Extracted material
++++

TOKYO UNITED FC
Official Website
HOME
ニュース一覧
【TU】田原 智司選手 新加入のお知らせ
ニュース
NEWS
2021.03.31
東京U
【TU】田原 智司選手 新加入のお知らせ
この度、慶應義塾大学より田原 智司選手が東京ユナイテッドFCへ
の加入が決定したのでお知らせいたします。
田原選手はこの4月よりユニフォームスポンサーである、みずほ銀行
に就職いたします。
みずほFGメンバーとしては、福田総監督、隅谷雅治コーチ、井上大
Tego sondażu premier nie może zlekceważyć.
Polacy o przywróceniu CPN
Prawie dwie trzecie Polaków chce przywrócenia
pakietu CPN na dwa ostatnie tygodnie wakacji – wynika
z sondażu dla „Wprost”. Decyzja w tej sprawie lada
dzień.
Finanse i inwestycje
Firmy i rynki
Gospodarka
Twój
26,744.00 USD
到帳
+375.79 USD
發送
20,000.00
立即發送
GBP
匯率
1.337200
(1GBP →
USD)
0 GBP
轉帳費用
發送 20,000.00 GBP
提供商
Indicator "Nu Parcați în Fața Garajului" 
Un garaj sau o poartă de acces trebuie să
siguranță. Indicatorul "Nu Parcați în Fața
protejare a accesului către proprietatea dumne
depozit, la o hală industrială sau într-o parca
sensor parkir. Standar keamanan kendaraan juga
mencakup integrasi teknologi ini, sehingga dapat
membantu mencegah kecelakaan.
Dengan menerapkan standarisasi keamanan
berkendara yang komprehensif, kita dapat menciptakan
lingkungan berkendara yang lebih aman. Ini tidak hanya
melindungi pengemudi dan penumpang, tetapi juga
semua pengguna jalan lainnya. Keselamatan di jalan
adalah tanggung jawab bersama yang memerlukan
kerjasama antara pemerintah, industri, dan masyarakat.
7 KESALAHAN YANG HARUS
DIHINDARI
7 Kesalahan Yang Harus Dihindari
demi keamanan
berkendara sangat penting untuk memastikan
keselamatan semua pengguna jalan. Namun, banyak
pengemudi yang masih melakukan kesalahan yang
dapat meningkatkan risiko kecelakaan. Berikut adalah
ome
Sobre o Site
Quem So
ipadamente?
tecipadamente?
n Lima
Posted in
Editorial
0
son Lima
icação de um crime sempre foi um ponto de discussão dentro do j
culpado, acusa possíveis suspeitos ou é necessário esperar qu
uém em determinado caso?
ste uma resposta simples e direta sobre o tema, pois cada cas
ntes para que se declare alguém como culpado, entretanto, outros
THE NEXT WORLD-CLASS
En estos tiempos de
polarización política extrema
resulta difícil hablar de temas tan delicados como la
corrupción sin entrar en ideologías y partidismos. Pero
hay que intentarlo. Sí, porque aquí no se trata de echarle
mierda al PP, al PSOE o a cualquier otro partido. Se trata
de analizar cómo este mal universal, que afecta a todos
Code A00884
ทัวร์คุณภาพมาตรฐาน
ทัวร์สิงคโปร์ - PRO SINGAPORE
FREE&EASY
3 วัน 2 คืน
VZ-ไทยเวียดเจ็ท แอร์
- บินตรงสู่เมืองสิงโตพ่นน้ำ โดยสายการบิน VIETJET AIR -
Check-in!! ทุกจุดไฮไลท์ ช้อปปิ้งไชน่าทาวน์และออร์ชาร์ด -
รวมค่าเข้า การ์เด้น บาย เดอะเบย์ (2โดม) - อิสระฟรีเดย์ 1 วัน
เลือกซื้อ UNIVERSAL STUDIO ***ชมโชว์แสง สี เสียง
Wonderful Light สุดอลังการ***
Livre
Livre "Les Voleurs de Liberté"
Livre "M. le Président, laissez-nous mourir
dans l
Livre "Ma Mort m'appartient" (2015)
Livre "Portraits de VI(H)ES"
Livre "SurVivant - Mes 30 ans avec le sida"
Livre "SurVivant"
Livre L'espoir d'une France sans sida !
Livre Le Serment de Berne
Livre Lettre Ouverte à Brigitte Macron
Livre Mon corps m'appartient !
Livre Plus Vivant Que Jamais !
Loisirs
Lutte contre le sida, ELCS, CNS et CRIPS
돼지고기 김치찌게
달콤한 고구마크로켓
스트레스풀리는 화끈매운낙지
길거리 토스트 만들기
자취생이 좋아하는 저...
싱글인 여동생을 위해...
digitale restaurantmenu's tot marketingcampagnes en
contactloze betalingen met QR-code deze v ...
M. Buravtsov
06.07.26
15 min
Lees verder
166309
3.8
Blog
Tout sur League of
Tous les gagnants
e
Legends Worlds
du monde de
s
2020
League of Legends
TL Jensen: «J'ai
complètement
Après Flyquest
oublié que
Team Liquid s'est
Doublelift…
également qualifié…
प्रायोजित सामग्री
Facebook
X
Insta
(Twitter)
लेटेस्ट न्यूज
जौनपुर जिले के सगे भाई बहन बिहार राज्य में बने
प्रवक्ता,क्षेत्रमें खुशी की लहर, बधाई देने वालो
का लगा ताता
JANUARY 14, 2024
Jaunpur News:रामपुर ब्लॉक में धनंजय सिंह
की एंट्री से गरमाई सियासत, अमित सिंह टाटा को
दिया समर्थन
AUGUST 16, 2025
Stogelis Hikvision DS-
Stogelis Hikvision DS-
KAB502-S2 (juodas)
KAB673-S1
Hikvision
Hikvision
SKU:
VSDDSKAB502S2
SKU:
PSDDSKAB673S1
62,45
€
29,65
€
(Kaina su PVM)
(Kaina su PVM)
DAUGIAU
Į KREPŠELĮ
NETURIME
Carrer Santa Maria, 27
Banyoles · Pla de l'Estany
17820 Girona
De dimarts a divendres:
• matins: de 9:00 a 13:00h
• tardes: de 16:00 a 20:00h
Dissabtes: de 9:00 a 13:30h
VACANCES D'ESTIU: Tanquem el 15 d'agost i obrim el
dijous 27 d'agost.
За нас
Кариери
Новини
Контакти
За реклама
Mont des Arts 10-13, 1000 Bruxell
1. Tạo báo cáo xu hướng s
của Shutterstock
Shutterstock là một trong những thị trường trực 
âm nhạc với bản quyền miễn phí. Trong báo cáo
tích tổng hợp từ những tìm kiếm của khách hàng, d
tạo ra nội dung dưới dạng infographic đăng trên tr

++++

Task objective
Generate a verbatim printout of all the entries.

Solution for this problem
TOKYO UNITED FC
Official Website
HOME
ニュース一覧
【TU】田原 智司選手 新加入のお知らせ
ニュース
NEWS
2021.03.31
東京U
【TU】田原 智司選手 新加入のお知らせ
この度、慶應義塾大学より田原 智司選手が東京ユナイテッドFCへ
の加入が決定したのでお知らせいたします。
田原選手はこの4月よりユニフォームスポンサーである、みずほ銀行
に就職いたします。
みずほFGメンバーとしては、福田総監督、隅谷雅治コーチ、井上大
Tego sondażu premier nie może zlekceważyć.
Polacy o przywróceniu CPN
Prawie dwie trzecie Polaków chce przywrócenia
pakietu CPN na dwa ostatnie tygodnie wakacji – wynika
z sondażu dla „Wprost”. Decyzja w tej sprawie lada
dzień.
Finanse i inwestycje
Firmy i rynki
Gospodarka
Twój
26,744.00 USD
到帳
+375.79 USD
發送
20,000.00
立即發送
GBP
匯率
1.337200
(1GBP →
USD)
0 GBP
轉帳費用
發送 20,000.00 GBP
提供商
Indicator "Nu Parcați în Fața Garajului" 
Un garaj sau o poartă de acces trebuie să
siguranță. Indicatorul "Nu Parcați în Fața
protejare a accesului către proprietatea dumne
depozit, la o hală industrială sau într-o parca
sensor parkir. Standar keamanan kendaraan juga
mencakup integrasi teknologi ini, sehingga dapat
membantu mencegah kecelakaan.
Dengan menerapkan standarisasi keamanan
berkendara yang komprehensif, kita dapat menciptakan
lingkungan berkendara yang lebih aman. Ini tidak hanya
melindungi pengemudi dan penumpang, tetapi juga
semua pengguna jalan lainnya. Keselamatan di jalan
adalah tanggung jawab bersama yang memerlukan
kerjasama antara pemerintah, industri, dan masyarakat.
7 KESALAHAN YANG HARUS
DIHINDARI
7 Kesalahan Yang Harus Dihindari
demi keamanan
berkendara sangat penting untuk memastikan
keselamatan semua pengguna jalan. Namun, banyak
pengemudi yang masih melakukan kesalahan yang
dapat meningkatkan risiko kecelakaan. Berikut adalah
ome
Sobre o Site
Quem So
ipadamente?
tecipadamente?
n Lima
Posted in
Editorial
0
son Lima
icação de um crime sempre foi um ponto de discussão dentro do j
culpado, acusa possíveis suspeitos ou é necessário esperar qu
uém em determinado caso?
ste uma resposta simples e direta sobre o tema, pois cada cas
ntes para que se declare alguém como culpado, entretanto, outros
THE NEXT WORLD-CLASS
En estos tiempos de
polarización política extrema
resulta difícil hablar de temas tan delicados como la
corrupción sin entrar en ideologías y partidismos. Pero
hay que intentarlo. Sí, porque aquí no se trata de echarle
mierda al PP, al PSOE o a cualquier otro partido. Se trata
de analizar cómo este mal universal, que afecta a todos
Code A00884
ทัวร์คุณภาพมาตรฐาน
ทัวร์สิงคโปร์ - PRO SINGAPORE
FREE&EASY
3 วัน 2 คืน
VZ-ไทยเวียดเจ็ท แอร์
- บินตรงสู่เมืองสิงโตพ่นน้ำ โดยสายการบิน VIETJET AIR -
Check-in!! ทุกจุดไฮไลท์ ช้อปปิ้งไชน่าทาวน์และออร์ชาร์ด -
รวมค่าเข้า การ์เด้น บาย เดอะเบย์ (2โดม) - อิสระฟรีเดย์ 1 วัน
เลือกซื้อ UNIVERSAL STUDIO ***ชมโชว์แสง สี เสียง
Wonderful Light สุดอลังการ***
Livre
Livre "Les Voleurs de Liberté"
Livre "M. le Président, laissez-nous mourir
dans l
Livre "Ma Mort m'appartient" (2015)
Livre "Portraits de VI(H)ES"
Livre "SurVivant - Mes 30 ans avec le sida"
Livre "SurVivant"
Livre L'espoir d'une France sans sida !
Livre Le Serment de Berne
Livre Lettre Ouverte à Brigitte Macron
Livre Mon corps m'appartient !
Livre Plus Vivant Que Jamais !
Loisirs
Lutte contre le sida, ELCS, CNS et CRIPS
돼지고기 김치찌게
달콤한 고구마크로켓
스트레스풀리는 화끈매운낙지
길거리 토스트 만들기
자취생이 좋아하는 저...
싱글인 여동생을 위해...
digitale restaurantmenu's tot marketingcampagnes en
contactloze betalingen met QR-code deze v ...
M. Buravtsov
06.07.26
15 min
Lees verder
166309
3.8
Blog
Tout sur League of
Tous les gagnants
e
Legends Worlds
du monde de
s
2020
League of Legends
TL Jensen: «J'ai
complètement
Après Flyquest
oublié que
Team Liquid s'est
Doublelift…
également qualifié…
प्रायोजित सामग्री
Facebook
X
Insta
(Twitter)
लेटेस्ट न्यूज
जौनपुर जिले के सगे भाई बहन बिहार राज्य में बने
प्रवक्ता,क्षेत्रमें खुशी की लहर, बधाई देने वालो
का लगा ताता
JANUARY 14, 2024
Jaunpur News:रामपुर ब्लॉक में धनंजय सिंह
की एंट्री से गरमाई सियासत, अमित सिंह टाटा को
दिया समर्थन
AUGUST 16, 2025
Stogelis Hikvision DS-
Stogelis Hikvision DS-
KAB502-S2 (juodas)
KAB673-S1
Hikvision
Hikvision
SKU:
VSDDSKAB502S2
SKU:
PSDDSKAB673S1
62,45
€
29,65
€
(Kaina su PVM)
(Kaina su PVM)
DAUGIAU
Į KREPŠELĮ
NETURIME
Carrer Santa Maria, 27
Banyoles · Pla de l'Estany
17820 Girona
De dimarts a divendres:
• matins: de 9:00 a 13:00h
• tardes: de 16:00 a 20:00h
Dissabtes: de 9:00 a 13:30h
VACANCES D'ESTIU: Tanquem el 15 d'agost i obrim el
dijous 27 d'agost.
За нас
Кариери
Новини
Контакти
За реклама
Mont des Arts 10-13, 1000 Bruxell
1. Tạo báo cáo xu hướng s
của Shutterstock
Shutterstock là một trong những thị trường trực 
âm nhạc với bản quyền miễn phí. Trong báo cáo
tích tổng hợp từ những tìm kiếm của khách hàng, d
tạo ra nội dung dưới dạng infographic đăng trên tr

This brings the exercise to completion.